§ **PROVIDED MATERIAL**

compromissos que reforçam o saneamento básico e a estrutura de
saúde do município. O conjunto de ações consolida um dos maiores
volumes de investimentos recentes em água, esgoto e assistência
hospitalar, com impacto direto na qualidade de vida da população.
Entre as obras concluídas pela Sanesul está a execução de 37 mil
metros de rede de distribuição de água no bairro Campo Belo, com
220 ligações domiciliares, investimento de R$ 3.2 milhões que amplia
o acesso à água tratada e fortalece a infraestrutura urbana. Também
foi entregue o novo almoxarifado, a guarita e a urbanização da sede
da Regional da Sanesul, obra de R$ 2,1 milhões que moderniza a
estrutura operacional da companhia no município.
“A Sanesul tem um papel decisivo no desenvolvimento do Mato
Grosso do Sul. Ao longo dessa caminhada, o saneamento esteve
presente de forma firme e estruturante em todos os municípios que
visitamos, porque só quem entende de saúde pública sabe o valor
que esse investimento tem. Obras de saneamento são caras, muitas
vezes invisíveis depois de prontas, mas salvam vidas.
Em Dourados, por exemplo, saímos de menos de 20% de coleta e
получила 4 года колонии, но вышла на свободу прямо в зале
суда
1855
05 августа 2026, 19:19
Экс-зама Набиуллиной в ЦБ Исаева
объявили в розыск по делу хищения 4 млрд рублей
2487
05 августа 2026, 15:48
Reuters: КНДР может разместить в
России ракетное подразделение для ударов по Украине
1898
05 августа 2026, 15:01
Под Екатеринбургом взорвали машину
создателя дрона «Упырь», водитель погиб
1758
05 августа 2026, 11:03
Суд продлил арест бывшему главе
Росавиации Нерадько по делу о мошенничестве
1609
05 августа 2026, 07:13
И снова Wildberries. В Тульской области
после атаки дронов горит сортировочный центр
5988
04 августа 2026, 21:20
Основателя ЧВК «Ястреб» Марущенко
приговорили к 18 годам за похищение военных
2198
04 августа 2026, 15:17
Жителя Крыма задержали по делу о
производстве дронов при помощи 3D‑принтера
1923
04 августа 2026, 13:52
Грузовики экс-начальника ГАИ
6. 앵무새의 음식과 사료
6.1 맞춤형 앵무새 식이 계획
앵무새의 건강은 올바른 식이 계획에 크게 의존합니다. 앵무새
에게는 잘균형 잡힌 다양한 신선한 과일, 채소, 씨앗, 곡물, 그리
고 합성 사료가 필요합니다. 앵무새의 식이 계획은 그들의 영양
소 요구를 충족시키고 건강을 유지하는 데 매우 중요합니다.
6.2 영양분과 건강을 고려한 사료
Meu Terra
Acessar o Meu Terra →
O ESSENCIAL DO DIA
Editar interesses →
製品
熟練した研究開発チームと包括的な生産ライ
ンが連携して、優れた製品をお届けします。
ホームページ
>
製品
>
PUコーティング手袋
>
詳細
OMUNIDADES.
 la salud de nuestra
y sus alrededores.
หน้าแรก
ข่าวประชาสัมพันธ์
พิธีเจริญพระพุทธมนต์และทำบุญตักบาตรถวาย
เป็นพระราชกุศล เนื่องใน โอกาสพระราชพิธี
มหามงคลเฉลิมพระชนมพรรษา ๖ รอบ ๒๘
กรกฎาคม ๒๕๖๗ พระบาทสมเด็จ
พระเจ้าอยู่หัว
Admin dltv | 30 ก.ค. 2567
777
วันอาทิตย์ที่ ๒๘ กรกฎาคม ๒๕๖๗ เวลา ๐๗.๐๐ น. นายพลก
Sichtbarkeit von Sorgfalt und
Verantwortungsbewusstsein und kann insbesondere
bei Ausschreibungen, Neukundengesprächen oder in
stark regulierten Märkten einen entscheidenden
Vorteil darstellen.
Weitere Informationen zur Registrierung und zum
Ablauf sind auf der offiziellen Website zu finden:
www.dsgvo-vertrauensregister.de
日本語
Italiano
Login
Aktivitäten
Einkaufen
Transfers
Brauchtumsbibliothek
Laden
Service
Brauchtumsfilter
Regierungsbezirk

§ **WHAT YOU ARE ASKED TO DO**
Print the data in full. Match it exactly.

§ **REPLY**
compromissos que reforçam o saneamento básico e a estrutura de
saúde do município. O conjunto de ações consolida um dos maiores
volumes de investimentos recentes em água, esgoto e assistência
hospitalar, com impacto direto na qualidade de vida da população.
Entre as obras concluídas pela Sanesul está a execução de 37 mil
metros de rede de distribuição de água no bairro Campo Belo, com
220 ligações domiciliares, investimento de R$ 3.2 milhões que amplia
o acesso à água tratada e fortalece a infraestrutura urbana. Também
foi entregue o novo almoxarifado, a guarita e a urbanização da sede
da Regional da Sanesul, obra de R$ 2,1 milhões que moderniza a
estrutura operacional da companhia no município.
“A Sanesul tem um papel decisivo no desenvolvimento do Mato
Grosso do Sul. Ao longo dessa caminhada, o saneamento esteve
presente de forma firme e estruturante em todos os municípios que
visitamos, porque só quem entende de saúde pública sabe o valor
que esse investimento tem. Obras de saneamento são caras, muitas
vezes invisíveis depois de prontas, mas salvam vidas.
Em Dourados, por exemplo, saímos de menos de 20% de coleta e
получила 4 года колонии, но вышла на свободу прямо в зале
суда
1855
05 августа 2026, 19:19
Экс-зама Набиуллиной в ЦБ Исаева
объявили в розыск по делу хищения 4 млрд рублей
2487
05 августа 2026, 15:48
Reuters: КНДР может разместить в
России ракетное подразделение для ударов по Украине
1898
05 августа 2026, 15:01
Под Екатеринбургом взорвали машину
создателя дрона «Упырь», водитель погиб
1758
05 августа 2026, 11:03
Суд продлил арест бывшему главе
Росавиации Нерадько по делу о мошенничестве
1609
05 августа 2026, 07:13
И снова Wildberries. В Тульской области
после атаки дронов горит сортировочный центр
5988
04 августа 2026, 21:20
Основателя ЧВК «Ястреб» Марущенко
приговорили к 18 годам за похищение военных
2198
04 августа 2026, 15:17
Жителя Крыма задержали по делу о
производстве дронов при помощи 3D‑принтера
1923
04 августа 2026, 13:52
Грузовики экс-начальника ГАИ
6. 앵무새의 음식과 사료
6.1 맞춤형 앵무새 식이 계획
앵무새의 건강은 올바른 식이 계획에 크게 의존합니다. 앵무새
에게는 잘균형 잡힌 다양한 신선한 과일, 채소, 씨앗, 곡물, 그리
고 합성 사료가 필요합니다. 앵무새의 식이 계획은 그들의 영양
소 요구를 충족시키고 건강을 유지하는 데 매우 중요합니다.
6.2 영양분과 건강을 고려한 사료
Meu Terra
Acessar o Meu Terra →
O ESSENCIAL DO DIA
Editar interesses →
製品
熟練した研究開発チームと包括的な生産ライ
ンが連携して、優れた製品をお届けします。
ホームページ
>
製品
>
PUコーティング手袋
>
詳細
OMUNIDADES.
 la salud de nuestra
y sus alrededores.
หน้าแรก
ข่าวประชาสัมพันธ์
พิธีเจริญพระพุทธมนต์และทำบุญตักบาตรถวาย
เป็นพระราชกุศล เนื่องใน โอกาสพระราชพิธี
มหามงคลเฉลิมพระชนมพรรษา ๖ รอบ ๒๘
กรกฎาคม ๒๕๖๗ พระบาทสมเด็จ
พระเจ้าอยู่หัว
Admin dltv | 30 ก.ค. 2567
777
วันอาทิตย์ที่ ๒๘ กรกฎาคม ๒๕๖๗ เวลา ๐๗.๐๐ น. นายพลก
Sichtbarkeit von Sorgfalt und
Verantwortungsbewusstsein und kann insbesondere
bei Ausschreibungen, Neukundengesprächen oder in
stark regulierten Märkten einen entscheidenden
Vorteil darstellen.
Weitere Informationen zur Registrierung und zum
Ablauf sind auf der offiziellen Website zu finden:
www.dsgvo-vertrauensregister.de
日本語
Italiano
Login
Aktivitäten
Einkaufen
Transfers
Brauchtumsbibliothek
Laden
Service
Brauchtumsfilter
Regierungsbezirk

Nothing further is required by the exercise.